About 3.3 million photos are taken every minute, worldwide.
For The Sydney Morning Herald’s photographers, each of those minutes – 1440 in a day – is an opportunity to capture images that define a moment in time. And at the NSW State Library from April 9, you can view the Herald photos that have made their mark, as part of the annual Photos1440 exhibition.
Viktor Baklanov, 3, sits in the basement of a Ukraine hospital, where he is sheltering with his father while his wounded brother Volodymyr is treated in one of the trauma wards. Credit:Kate Geraghty
On the ground in Ukraine, photojournalist Kate Geraghty was able to capture the devastating impact of conflict on civilians.

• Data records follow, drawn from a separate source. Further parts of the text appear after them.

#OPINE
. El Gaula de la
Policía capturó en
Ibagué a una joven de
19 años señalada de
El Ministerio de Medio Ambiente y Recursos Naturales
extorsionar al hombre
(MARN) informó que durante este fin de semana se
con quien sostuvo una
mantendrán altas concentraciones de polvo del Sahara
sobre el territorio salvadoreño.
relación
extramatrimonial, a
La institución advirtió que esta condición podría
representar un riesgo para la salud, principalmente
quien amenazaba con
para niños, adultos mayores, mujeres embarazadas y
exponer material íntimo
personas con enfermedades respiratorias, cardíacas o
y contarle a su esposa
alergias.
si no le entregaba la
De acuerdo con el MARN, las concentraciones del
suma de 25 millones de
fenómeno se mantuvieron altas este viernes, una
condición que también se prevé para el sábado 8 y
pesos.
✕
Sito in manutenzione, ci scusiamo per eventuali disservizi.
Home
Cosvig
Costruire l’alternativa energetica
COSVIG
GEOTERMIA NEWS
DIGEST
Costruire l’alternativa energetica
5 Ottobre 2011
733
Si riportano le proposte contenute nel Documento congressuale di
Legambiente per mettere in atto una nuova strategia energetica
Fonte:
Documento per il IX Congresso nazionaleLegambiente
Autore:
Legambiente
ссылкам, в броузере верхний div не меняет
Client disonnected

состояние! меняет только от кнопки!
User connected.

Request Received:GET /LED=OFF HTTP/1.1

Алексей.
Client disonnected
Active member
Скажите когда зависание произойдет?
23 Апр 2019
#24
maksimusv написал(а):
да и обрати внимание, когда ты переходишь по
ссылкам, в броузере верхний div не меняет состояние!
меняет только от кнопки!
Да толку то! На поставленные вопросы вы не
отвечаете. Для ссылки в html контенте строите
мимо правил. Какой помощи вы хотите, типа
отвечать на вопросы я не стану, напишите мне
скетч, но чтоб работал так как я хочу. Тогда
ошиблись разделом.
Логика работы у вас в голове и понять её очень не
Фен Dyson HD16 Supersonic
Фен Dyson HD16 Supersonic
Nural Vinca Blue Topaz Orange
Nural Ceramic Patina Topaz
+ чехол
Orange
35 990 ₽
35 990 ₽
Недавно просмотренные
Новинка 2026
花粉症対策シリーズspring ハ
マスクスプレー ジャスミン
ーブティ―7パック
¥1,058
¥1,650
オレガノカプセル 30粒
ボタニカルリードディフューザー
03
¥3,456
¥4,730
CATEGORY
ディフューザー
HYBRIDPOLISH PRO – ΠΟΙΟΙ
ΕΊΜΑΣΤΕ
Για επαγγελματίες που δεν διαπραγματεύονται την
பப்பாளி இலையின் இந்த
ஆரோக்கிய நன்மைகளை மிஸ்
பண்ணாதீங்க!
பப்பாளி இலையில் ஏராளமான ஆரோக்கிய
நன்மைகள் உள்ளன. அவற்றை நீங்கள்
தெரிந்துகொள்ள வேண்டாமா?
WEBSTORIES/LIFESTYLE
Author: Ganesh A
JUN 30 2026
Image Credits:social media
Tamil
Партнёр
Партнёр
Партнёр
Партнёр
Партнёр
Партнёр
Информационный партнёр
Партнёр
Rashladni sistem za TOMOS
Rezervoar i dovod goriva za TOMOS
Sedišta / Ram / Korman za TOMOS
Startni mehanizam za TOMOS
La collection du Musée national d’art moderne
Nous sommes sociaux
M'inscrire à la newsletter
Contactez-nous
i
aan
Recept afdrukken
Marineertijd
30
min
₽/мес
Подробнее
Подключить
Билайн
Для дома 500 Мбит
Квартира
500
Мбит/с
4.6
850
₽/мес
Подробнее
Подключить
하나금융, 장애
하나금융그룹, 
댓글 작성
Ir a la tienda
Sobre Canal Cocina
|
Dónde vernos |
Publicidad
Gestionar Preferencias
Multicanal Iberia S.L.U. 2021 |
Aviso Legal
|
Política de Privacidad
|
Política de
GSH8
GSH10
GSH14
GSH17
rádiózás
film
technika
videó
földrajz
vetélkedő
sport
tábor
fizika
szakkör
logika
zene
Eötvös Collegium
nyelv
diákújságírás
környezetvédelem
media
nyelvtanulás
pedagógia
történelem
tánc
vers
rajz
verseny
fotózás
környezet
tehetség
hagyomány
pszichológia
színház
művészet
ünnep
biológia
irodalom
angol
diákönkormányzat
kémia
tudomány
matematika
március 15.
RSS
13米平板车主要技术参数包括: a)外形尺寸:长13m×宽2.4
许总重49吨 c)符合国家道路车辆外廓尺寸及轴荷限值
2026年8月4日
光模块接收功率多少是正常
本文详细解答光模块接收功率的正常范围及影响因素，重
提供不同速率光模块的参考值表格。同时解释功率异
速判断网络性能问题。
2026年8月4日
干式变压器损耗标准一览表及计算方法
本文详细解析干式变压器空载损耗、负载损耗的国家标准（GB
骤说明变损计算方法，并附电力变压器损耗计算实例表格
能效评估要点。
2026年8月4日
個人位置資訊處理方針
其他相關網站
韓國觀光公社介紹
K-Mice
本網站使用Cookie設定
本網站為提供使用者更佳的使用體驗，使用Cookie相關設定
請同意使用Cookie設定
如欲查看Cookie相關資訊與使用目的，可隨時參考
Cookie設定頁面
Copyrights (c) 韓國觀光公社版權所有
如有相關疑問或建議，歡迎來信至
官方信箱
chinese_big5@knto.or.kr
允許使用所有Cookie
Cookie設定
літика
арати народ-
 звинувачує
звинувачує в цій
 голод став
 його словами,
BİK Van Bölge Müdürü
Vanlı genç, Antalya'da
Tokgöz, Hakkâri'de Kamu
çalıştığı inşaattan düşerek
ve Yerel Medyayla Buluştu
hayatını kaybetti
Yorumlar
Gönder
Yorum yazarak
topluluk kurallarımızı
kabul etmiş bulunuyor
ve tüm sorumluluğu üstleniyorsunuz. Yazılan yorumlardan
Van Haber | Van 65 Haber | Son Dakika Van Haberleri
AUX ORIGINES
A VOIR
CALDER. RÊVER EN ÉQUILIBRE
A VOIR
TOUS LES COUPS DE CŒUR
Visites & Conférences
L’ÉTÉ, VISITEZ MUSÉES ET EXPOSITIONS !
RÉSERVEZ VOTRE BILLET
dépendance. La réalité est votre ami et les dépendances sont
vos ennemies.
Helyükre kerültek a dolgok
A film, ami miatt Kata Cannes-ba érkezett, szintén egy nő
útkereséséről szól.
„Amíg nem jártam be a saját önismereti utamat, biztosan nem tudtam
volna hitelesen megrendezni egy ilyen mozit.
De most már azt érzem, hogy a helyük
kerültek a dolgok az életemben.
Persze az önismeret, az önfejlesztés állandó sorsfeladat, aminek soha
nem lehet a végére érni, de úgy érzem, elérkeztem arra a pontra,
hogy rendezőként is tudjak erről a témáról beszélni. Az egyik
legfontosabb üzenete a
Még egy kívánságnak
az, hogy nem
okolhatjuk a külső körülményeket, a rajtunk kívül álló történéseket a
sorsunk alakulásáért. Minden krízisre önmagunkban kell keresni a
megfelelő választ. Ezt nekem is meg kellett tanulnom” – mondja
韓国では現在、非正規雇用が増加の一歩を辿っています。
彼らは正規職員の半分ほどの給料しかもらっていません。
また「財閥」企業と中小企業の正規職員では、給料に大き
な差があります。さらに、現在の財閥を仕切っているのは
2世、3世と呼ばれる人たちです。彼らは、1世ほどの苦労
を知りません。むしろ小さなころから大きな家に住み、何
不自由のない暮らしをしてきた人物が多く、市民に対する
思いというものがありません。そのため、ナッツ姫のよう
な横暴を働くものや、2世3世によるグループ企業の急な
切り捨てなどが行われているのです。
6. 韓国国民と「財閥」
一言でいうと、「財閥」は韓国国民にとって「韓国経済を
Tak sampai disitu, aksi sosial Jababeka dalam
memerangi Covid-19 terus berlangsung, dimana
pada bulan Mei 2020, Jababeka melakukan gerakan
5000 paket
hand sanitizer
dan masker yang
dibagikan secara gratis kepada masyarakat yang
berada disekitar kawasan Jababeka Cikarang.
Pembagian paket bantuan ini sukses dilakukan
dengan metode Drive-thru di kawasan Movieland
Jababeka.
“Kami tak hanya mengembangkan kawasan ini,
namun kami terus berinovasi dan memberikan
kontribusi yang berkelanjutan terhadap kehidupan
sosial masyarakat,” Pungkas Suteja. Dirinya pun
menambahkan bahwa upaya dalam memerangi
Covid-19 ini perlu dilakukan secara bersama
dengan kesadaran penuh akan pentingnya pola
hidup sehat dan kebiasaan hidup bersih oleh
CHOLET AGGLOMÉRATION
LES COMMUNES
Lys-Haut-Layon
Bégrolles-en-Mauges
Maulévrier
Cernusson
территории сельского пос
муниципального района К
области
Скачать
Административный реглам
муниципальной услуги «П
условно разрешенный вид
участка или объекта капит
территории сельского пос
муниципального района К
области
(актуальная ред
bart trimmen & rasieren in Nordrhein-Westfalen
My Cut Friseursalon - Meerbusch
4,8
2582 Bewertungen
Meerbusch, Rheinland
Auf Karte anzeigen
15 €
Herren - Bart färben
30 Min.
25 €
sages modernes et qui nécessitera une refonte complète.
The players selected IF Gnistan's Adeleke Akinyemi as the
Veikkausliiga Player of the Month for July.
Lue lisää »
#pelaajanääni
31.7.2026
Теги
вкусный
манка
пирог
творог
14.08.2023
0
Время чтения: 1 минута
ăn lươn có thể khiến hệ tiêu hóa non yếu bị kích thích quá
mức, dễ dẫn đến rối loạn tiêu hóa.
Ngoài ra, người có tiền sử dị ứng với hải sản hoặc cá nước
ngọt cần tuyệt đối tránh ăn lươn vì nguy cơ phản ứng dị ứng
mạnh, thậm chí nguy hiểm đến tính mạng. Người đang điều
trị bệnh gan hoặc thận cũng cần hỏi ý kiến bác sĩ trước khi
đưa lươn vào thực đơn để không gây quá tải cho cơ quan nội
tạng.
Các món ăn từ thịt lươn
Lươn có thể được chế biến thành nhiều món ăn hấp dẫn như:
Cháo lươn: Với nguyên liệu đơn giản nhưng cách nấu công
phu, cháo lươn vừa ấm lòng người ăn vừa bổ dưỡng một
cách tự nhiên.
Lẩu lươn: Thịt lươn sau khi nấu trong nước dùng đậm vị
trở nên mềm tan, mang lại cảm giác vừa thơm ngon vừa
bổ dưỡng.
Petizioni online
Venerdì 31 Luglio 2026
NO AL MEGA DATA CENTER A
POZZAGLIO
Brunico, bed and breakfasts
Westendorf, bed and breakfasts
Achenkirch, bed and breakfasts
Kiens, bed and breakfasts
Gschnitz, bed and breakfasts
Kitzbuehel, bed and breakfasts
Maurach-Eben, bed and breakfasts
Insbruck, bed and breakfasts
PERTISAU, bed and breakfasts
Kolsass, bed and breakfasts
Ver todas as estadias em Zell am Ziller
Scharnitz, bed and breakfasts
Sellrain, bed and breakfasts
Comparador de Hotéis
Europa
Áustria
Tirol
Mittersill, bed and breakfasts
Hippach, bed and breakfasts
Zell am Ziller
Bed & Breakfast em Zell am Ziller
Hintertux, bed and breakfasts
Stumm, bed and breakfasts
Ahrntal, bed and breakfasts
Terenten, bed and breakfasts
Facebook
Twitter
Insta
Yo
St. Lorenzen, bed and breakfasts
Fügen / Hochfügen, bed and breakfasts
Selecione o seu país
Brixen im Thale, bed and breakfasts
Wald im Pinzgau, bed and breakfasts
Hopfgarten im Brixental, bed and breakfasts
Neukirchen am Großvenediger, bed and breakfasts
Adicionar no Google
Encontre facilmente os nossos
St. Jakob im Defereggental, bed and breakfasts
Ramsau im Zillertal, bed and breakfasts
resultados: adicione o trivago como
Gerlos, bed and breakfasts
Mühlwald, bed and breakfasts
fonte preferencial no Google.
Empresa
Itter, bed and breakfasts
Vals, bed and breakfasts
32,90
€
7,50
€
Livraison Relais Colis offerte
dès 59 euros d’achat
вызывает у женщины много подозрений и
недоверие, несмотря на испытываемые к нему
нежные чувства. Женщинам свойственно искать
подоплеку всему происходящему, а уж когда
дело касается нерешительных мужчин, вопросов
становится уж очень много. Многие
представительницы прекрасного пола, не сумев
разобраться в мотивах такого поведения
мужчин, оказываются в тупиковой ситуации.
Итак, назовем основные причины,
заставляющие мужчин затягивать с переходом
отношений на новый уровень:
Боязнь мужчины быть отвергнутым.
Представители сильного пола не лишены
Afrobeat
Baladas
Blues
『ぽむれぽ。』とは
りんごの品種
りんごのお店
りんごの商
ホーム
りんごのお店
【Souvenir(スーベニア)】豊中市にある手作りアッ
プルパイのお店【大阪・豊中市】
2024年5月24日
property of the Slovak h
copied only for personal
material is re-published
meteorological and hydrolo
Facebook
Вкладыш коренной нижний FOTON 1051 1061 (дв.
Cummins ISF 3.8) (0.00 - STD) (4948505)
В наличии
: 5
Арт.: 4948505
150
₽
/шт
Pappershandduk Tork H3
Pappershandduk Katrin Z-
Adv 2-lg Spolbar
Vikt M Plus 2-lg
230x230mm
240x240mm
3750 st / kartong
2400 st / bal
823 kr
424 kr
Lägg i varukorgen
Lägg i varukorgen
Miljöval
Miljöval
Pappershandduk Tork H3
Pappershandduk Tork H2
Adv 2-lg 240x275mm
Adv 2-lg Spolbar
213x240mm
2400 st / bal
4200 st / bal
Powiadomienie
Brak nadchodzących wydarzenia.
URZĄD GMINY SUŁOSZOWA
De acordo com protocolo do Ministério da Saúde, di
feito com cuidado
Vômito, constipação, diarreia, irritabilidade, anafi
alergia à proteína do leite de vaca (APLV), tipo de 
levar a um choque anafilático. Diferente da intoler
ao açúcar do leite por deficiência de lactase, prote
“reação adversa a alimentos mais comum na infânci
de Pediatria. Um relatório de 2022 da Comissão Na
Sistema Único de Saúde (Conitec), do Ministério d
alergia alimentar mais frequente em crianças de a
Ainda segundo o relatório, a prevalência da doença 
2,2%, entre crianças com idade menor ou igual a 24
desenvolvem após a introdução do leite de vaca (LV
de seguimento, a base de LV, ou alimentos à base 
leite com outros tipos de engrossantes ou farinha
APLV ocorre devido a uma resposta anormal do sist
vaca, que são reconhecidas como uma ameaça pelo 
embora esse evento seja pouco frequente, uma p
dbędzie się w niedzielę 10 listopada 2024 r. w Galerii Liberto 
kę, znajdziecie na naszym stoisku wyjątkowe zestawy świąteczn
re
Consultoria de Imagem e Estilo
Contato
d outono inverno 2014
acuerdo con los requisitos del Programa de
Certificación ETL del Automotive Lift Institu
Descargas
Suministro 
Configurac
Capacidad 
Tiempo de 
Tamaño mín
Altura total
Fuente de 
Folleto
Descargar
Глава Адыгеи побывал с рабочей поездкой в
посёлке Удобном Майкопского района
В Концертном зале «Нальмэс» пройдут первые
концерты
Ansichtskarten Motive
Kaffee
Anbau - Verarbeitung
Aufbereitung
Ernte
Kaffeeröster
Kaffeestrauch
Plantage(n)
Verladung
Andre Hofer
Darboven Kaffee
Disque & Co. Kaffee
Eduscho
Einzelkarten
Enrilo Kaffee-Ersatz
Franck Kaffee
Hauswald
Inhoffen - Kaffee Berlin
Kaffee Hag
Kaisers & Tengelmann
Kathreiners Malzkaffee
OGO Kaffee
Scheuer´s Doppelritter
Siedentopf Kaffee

“You can look into the eyes of the person,” she said, adding that photographs evoke feelings that words can’t.
Through Geraghty’s lens we see 86-year-old Galyna Rasstanna, who cannot walk, lying in bed in her apartment building which was damaged by an airstrike in March.
That same month, three-year-old Viktor Baklanov was pictured playing a game on his tablet in the basement of an emergency hospital in Kharkiv where he is sheltering with his father. He had been driving with his brother and mother when they were shot at; his mother was killed and his brother is in intensive care.
Unable to walk, Galyna Rasstanna, 86, lies in her bed and weeps and begs for the shelling to stop. Credit:Kate Geraghty
“Sometimes we’re not just telling stories but also capturing testimonies of war crimes,” Geraghty said. “These people are enduring the unimaginable.
“Our job is to bring the emotion and show what is happening, to get people to stop to look at and feel even a tiny bit of what people in these images are going through.”